Best Student Paper Award: Jure Leskovec, Andreas Krause, Carlos Guestrin, Christos Faloutsos, Jeanne VanBriesen, and Natalie Glance Cost-effective Outbreak Detection in Networks ACM SIGKDD Conference, San Jose, CA, August 2007.
Best Research paper award: Krause, A., Leskovec, J., Guestrin, C., VanBriesen, J., Faloutsos, C. Efficient Sensor Placement Optimization for Securing Large Water Distribution Networks ASCE Journal of Water Resources Planning and Management, 134(6): 516-526, 2008.
2008 ACM-KDD best dissertation award (runner up): Jimeng Sun, "Incremental Pattern Discovery on Streams, Graphs and Tensors", (2007). CMU-CS-07-149, CS, CMU
2009 ACM-KDD best dissertation award: Jurij (Jure) Leskovec, "Dynamics of large networks", (2008). CMU-ML-08-111, MLD, SCS, CMU

4.4. Out-reach - presentations and tutorials

We are in contact with E-bay and Symantec for further collaborations on fraud detection. Mr. Chau attracted a prestigious Symantec Research Labs fellowship., 2 years in a row.
The PI and colleagues gave a tutorial on tensor analysis in multiple conferences (SDM'07, ICML'07, KDD'07, SIGMOD'07) [Christos Faloutsos, Tamara Kolda, Jimeng Sun].
Additional tutorials on blog analysis and graph mining have been presented in WWW'08 (with Jure Leskovec), ICWSM'08 (with Mary McGlohon) , CIKM'08 and ICDE'09 (with Hanghang Tong)
The PI has also given several invited and/or distinguished lectures on data mining and graph mining (Kent State U., Florida Int.
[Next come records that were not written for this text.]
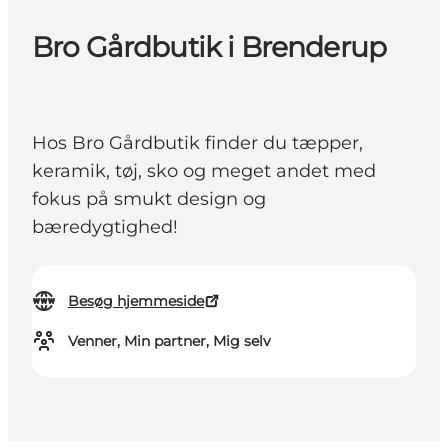
Bro Gårdbutik i Brenderup
Hos Bro Gårdbutik finder du tæpper,
keramik, tøj, sko og meget andet med
fokus på smukt design og
bæredygtighed!
Besøg hjemmeside
Venner, Min partner, Mig selv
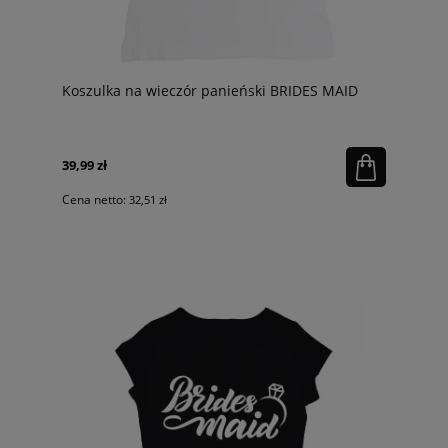
Koszulka na wieczór panieński BRIDES MAID
39,99 zł
Cena netto:
32,51 zł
U., Lawrence Livermore Nat. Labs, Purdue, in 2007; Georgia Tech in 2008; PAKDD 2008; MMDS 2008, IMC 2008)

4.5. In the news

NETPROBE : Our 'NetProbe' system is spots the 'non-delivery' type of fraud in electronic auctions. The project attracted media attention ( Wall Street Journal Online, Los Angeles Times, USA Today, Washington Post, etc). Specifically, 'NetProbe' [Pandit+, WWW07] is able to spot sellers that are prone to commit the 'non-delivery' type of fraud. The idea is that such sellers usually have 'accomplices', that is, nodes with good reputation, who have never committed any fraud, but are willing to give good feedback scores to the fraudsters-to-be. Our approach is based on the observation that frauster-accomplice nodes form near-perfect bi-partite cores, and our belief-propagation algorithm is able to spot such cores with high accuracy.

Last updated: June 3, 2009,, by Christos Faloutsos.